The residents, many of them property owners near Hosmer Pond, spoke during the select board meeting following a presentation by Snow Bowl General Manager Landon Fake. Fake showed photos of erosion controls and explained what steps had been taken since a June 13 rainstorm. That storm -- and two others in subsequent weeks -- washed soil from Ragged Mountain into Hosmer Pond and Brook, leading to a site visit June 30 from the Maine Department of Environmental Protection.The soil was disturbed by logging operations taking place as part of the redevelopment of the town-owned ski and recreation area.

Fake said logging on the mountain is complete, with the exception of less than a total of 2 acres still needed for trail-building and a corridor for electricity.
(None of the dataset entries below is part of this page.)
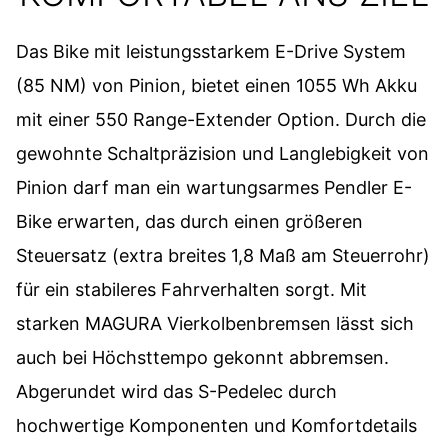
Das Bike mit leistungsstarkem E-Drive System
(85 NM) von Pinion, bietet einen 1055 Wh Akku
mit einer 550 Range-Extender Option. Durch die
gewohnte Schaltpräzision und Langlebigkeit von
Pinion darf man ein wartungsarmes Pendler E-
Bike erwarten, das durch einen größeren
Steuersatz (extra breites 1,8 Maß am Steuerrohr)
für ein stabileres Fahrverhalten sorgt. Mit
starken MAGURA Vierkolbenbremsen lässt sich
auch bei Höchsttempo gekonnt abbremsen.
Abgerundet wird das S-Pedelec durch
hochwertige Komponenten und Komfortdetails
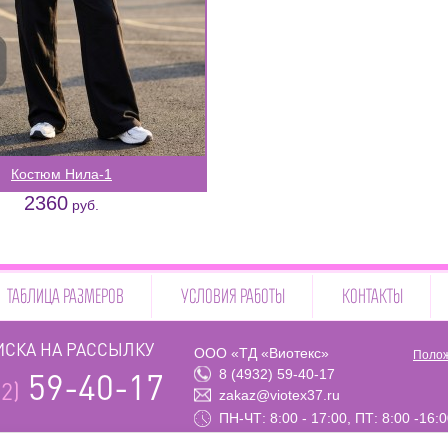
Костюм Нила-1
2360
руб.
ТАБЛИЦА РАЗМЕРОВ
УСЛОВИЯ РАБОТЫ
КОНТАКТЫ
СКА НА РАССЫЛКУ
ООО «ТД «Виотекс»
Полож
8 (4932) 59-40-17
59-40-17
2)
zakaz@viotex37.ru
ПН-ЧТ: 8:00 - 17:00, ПТ: 8:00 -16:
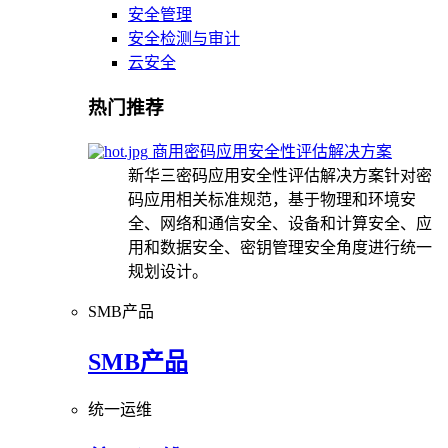
安全管理
安全检测与审计
云安全
热门推荐
商用密码应用安全性评估解决方案
新华三密码应用安全性评估解决方案针对密
码应用相关标准规范，基于物理和环境安
全、网络和通信安全、设备和计算安全、应
用和数据安全、密钥管理安全角度进行统一
规划设计。
SMB产品
SMB产品
统一运维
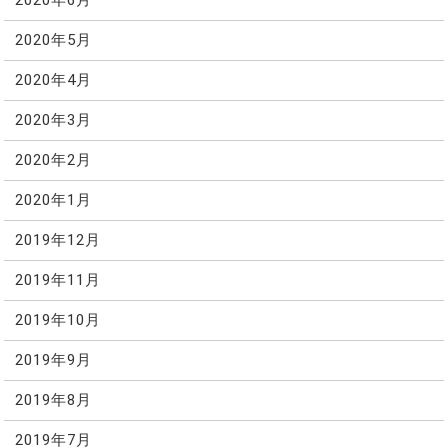
2020年6月
2020年5月
2020年4月
2020年3月
2020年2月
2020年1月
2019年12月
2019年11月
2019年10月
2019年9月
2019年8月
2019年7月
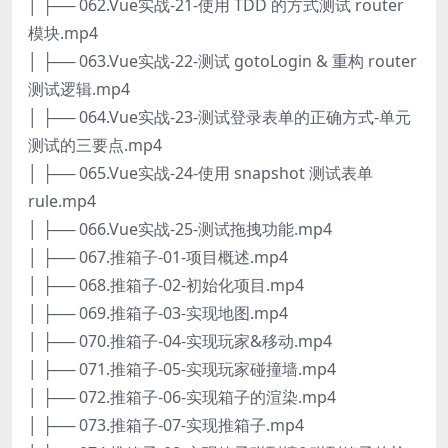
│ ├── 062.Vue实战-21-使用 TDD 的方式测试 router
模块.mp4
│ ├── 063.Vue实战-22-测试 gotoLogin & 重构 router
测试逻辑.mp4
│ ├── 064.Vue实战-23-测试登录表单的正确方式-单元
测试的三要点.mp4
│ ├── 065.Vue实战-24-使用 snapshot 测试表单
rule.mp4
│ ├── 066.Vue实战-25-测试拖拽功能.mp4
│ ├── 067.推箱子-01-项目概述.mp4
│ ├── 068.推箱子-02-初始化项目.mp4
│ ├── 069.推箱子-03-实现地图.mp4
│ ├── 070.推箱子-04-实现玩家&移动.mp4
│ ├── 071.推箱子-05-实现玩家碰撞墙.mp4
│ ├── 072.推箱子-06-实现箱子的渲染.mp4
│ ├── 073.推箱子-07-实现推箱子.mp4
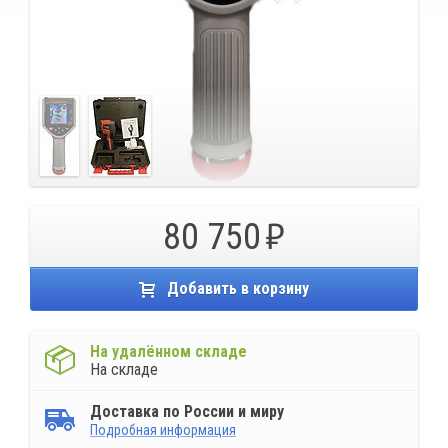
80 750
Добавить в корзину
На удалённом складе
На складе
Доставка по России и миру
Подробная информация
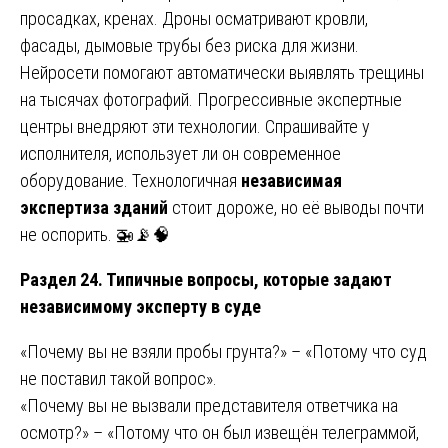
просадках, кренах. Дроны осматривают кровли,
фасады, дымовые трубы без риска для жизни.
Нейросети помогают автоматически выявлять трещины
на тысячах фотографий. Прогрессивные экспертные
центры внедряют эти технологии. Спрашивайте у
исполнителя, использует ли он современное
оборудование. Технологичная
независимая
экспертиза зданий
стоит дороже, но её выводы почти
не оспорить. 🚁📡🧠
Раздел 24. Типичные вопросы, которые задают
независимому эксперту в суде
«Почему вы не взяли пробы грунта?» – «Потому что суд
не поставил такой вопрос».
«Почему вы не вызвали представителя ответчика на
осмотр?» – «Потому что он был извещён телеграммой,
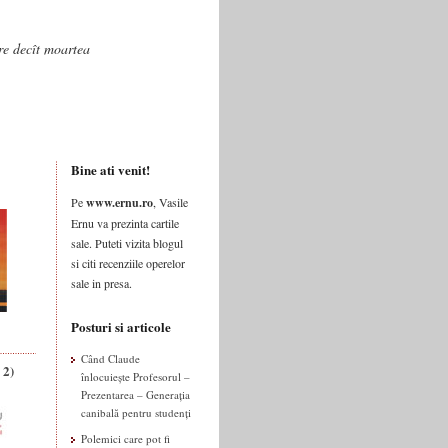
are decît moartea
Bine ati venit!
Pe
www.ernu.ro
, Vasile
Ernu va prezinta cartile
sale. Puteti vizita blogul
si citi recenziile operelor
sale in presa.
Posturi si articole
Când Claude
 2)
înlocuiește Profesorul –
Prezentarea – Generația
canibală pentru studenți
Polemici care pot fi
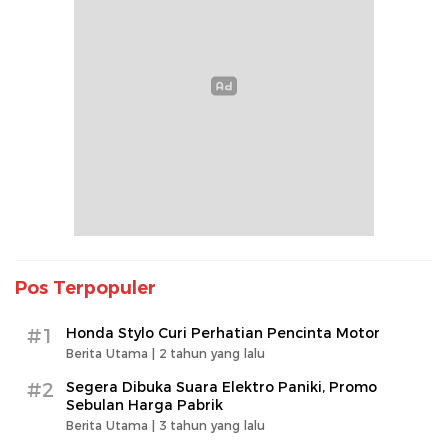
Pos Terpopuler
#1
Honda Stylo Curi Perhatian Pencinta Motor
Berita Utama |
2 tahun yang lalu
#2
Segera Dibuka Suara Elektro Paniki, Promo
Sebulan Harga Pabrik
Berita Utama |
3 tahun yang lalu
Areas of selective logging planned to be completed this year will be put off, he said. To date, the town has installed a turbidity curtain to capture sediment washing into the pond from Hosmer Brook and installed 600 bales of hay across 7 acres of disturbed land. Fake admitted some of the measures were less than successful, but he said contamination to the pond has been greatly reduced.

"We were probably not the major contributor of silt this time," he said, referring to recent additional runoff into the pond caused by Hurricane Arthur. He assured residents it is safe to swim in the pond, as the most recent test July 2 showed bacterial levels well under the state limit.

Also in attendance July 8 was Tom Wells of Royal Trail Works, based in Vermont, who has been hired to build ski trails. He spoke of his plans regarding erosion controls and said appearance in the summer is almost equally important.

"Aim for a golf course even though it's a ski area," he said.

Wells complimented Snow Bowl staff for the efforts made to control erosion since he was in Camden a week prior, and said while he was not defending the loggers, it was a difficult job.

"It's a shame what happened," Wells said, adding he has seen similar -- and worse -- situations before. "We pride ourselves on erosion control; that will not happen."

Town Manager Patricia Finnigan noted Wells had already spoken with DEP representatives, who were happy with his planned approach.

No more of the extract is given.